**Available data:**
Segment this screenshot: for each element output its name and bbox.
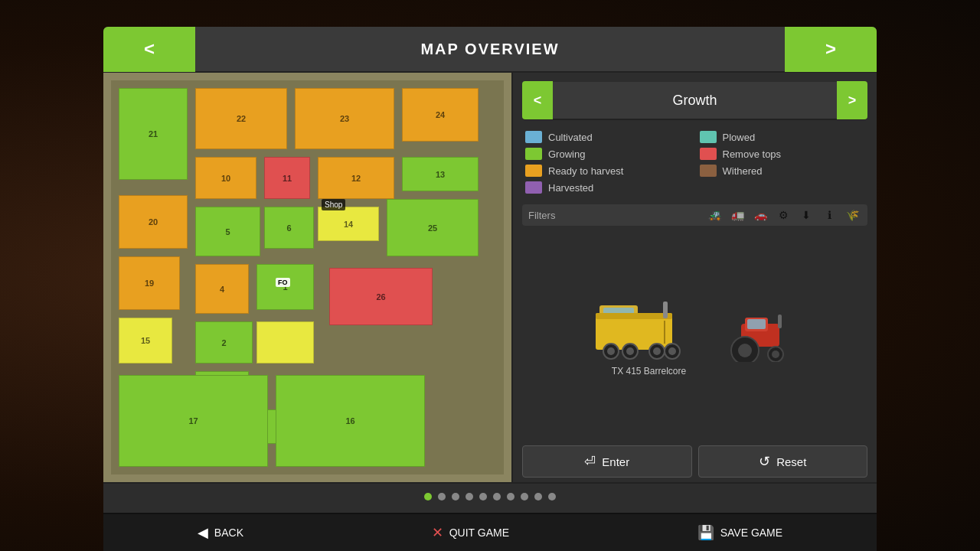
tractor-svg (718, 308, 795, 362)
growth-prev-button[interactable]: < (522, 81, 553, 119)
page-title: MAP OVERVIEW (195, 41, 785, 58)
pagination-dot-9[interactable] (548, 493, 556, 500)
fo-label: FO (276, 278, 290, 287)
svg-point-22 (772, 350, 779, 358)
panel-body: 2122232410111213205614251915412629781716… (103, 73, 877, 482)
field-20: 20 (119, 195, 188, 249)
vehicle-item-tractor (718, 308, 795, 362)
legend-item-ready_to_harvest: Ready to harvest (525, 165, 691, 177)
legend-color-growing (525, 148, 542, 160)
field-14: 14 (318, 207, 379, 241)
pagination-dot-2[interactable] (452, 493, 459, 500)
pagination-dot-4[interactable] (479, 493, 487, 500)
field-11: 11 (264, 157, 310, 199)
legend-grid: Cultivated Plowed Growing Remove tops Re… (513, 126, 877, 198)
reset-button[interactable]: ↺ Reset (698, 445, 868, 478)
field-15: 15 (119, 318, 172, 364)
quit-button[interactable]: ✕ QUIT GAME (416, 520, 524, 546)
field-4: 4 (195, 264, 249, 314)
pagination-dot-0[interactable] (424, 493, 432, 500)
filters-label: Filters (528, 210, 701, 221)
legend-item-withered: Withered (700, 165, 865, 177)
filter-info-icon[interactable]: ℹ (820, 207, 838, 223)
pagination-dot-6[interactable] (507, 493, 514, 500)
legend-label-plowed: Plowed (723, 132, 756, 143)
field-16: 16 (276, 375, 425, 467)
filter-truck-icon[interactable]: 🚛 (728, 207, 746, 223)
legend-label-withered: Withered (723, 165, 763, 177)
enter-button[interactable]: ⏎ Enter (522, 445, 692, 478)
field-26: 26 (329, 268, 433, 325)
svg-point-7 (607, 347, 615, 355)
filter-tractor-icon[interactable]: 🚜 (705, 207, 724, 223)
save-button[interactable]: 💾 SAVE GAME (682, 520, 798, 546)
field-21: 21 (119, 88, 188, 180)
legend-color-plowed (700, 131, 717, 143)
field-13: 13 (402, 157, 479, 191)
legend-color-ready_to_harvest (525, 165, 542, 177)
legend-item-remove_tops: Remove tops (700, 148, 865, 160)
enter-label: Enter (602, 455, 629, 468)
legend-color-cultivated (525, 131, 542, 143)
field-12: 12 (318, 157, 394, 199)
filter-down-icon[interactable]: ⬇ (797, 207, 815, 223)
svg-rect-14 (663, 302, 668, 318)
legend-color-withered (700, 165, 717, 177)
field-17: 17 (119, 375, 268, 467)
enter-icon: ⏎ (584, 453, 596, 470)
vehicle-item-truck: TX 415 Barrelcore (596, 294, 703, 377)
svg-point-11 (653, 347, 661, 355)
filters-row: Filters 🚜 🚛 🚗 ⚙ ⬇ ℹ 🌾 (522, 204, 867, 226)
pagination-dot-3[interactable] (466, 493, 473, 500)
field-23: 23 (295, 88, 394, 149)
reset-label: Reset (776, 455, 806, 468)
growth-next-button[interactable]: > (837, 81, 867, 119)
action-row: ⏎ Enter ↺ Reset (513, 441, 877, 482)
legend-item-harvested: Harvested (525, 181, 691, 194)
legend-label-remove_tops: Remove tops (723, 148, 782, 160)
shop-label: Shop (322, 199, 345, 210)
filters-section: Filters 🚜 🚛 🚗 ⚙ ⬇ ℹ 🌾 (513, 198, 877, 229)
vehicles-row: TX 415 Barrelcore (596, 294, 795, 377)
svg-rect-17 (747, 319, 766, 329)
legend-color-remove_tops (700, 148, 717, 160)
pagination-dot-1[interactable] (438, 493, 446, 500)
field-25: 25 (387, 199, 479, 256)
back-button[interactable]: ◀ BACK (182, 520, 259, 546)
panel-header: < MAP OVERVIEW > (103, 27, 877, 73)
map-inner: 2122232410111213205614251915412629781716… (111, 80, 504, 474)
filter-gear-icon[interactable]: ⚙ (774, 207, 792, 223)
truck-svg (596, 294, 703, 363)
svg-point-20 (738, 344, 752, 357)
save-icon: 💾 (697, 524, 714, 541)
legend-label-cultivated: Cultivated (548, 132, 593, 143)
vehicle-name-truck: TX 415 Barrelcore (612, 366, 686, 377)
main-panel: < MAP OVERVIEW > 21222324101112132056142… (103, 27, 877, 524)
prev-page-button[interactable]: < (103, 27, 195, 72)
legend-item-growing: Growing (525, 148, 691, 160)
right-panel: < Growth > Cultivated Plowed Growing Rem… (513, 73, 877, 482)
field-10: 10 (195, 157, 256, 199)
back-icon: ◀ (198, 524, 208, 541)
vehicle-area: TX 415 Barrelcore (513, 229, 877, 441)
legend-item-plowed: Plowed (700, 131, 865, 143)
reset-icon: ↺ (759, 453, 770, 470)
field-24: 24 (402, 88, 479, 142)
filter-car-icon[interactable]: 🚗 (751, 207, 769, 223)
back-label: BACK (214, 527, 243, 539)
pagination-dot-7[interactable] (521, 493, 528, 500)
legend-item-cultivated: Cultivated (525, 131, 691, 143)
field-22: 22 (195, 88, 287, 149)
save-label: SAVE GAME (720, 527, 782, 539)
legend-label-growing: Growing (548, 148, 585, 160)
pagination-dot-8[interactable] (534, 493, 542, 500)
field-19: 19 (119, 256, 180, 310)
field-2: 2 (195, 321, 253, 364)
growth-title: Growth (553, 93, 837, 109)
svg-point-9 (626, 347, 634, 355)
pagination-dot-5[interactable] (493, 493, 501, 500)
svg-rect-18 (778, 315, 782, 328)
next-page-button[interactable]: > (785, 27, 877, 72)
field-1: 1 (256, 264, 314, 310)
filter-crop-icon[interactable]: 🌾 (843, 207, 861, 223)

**Problem to solve:**
Across the listing above, count the lines that contain the string "icon" and report the figure alone.

**Written solution:**
11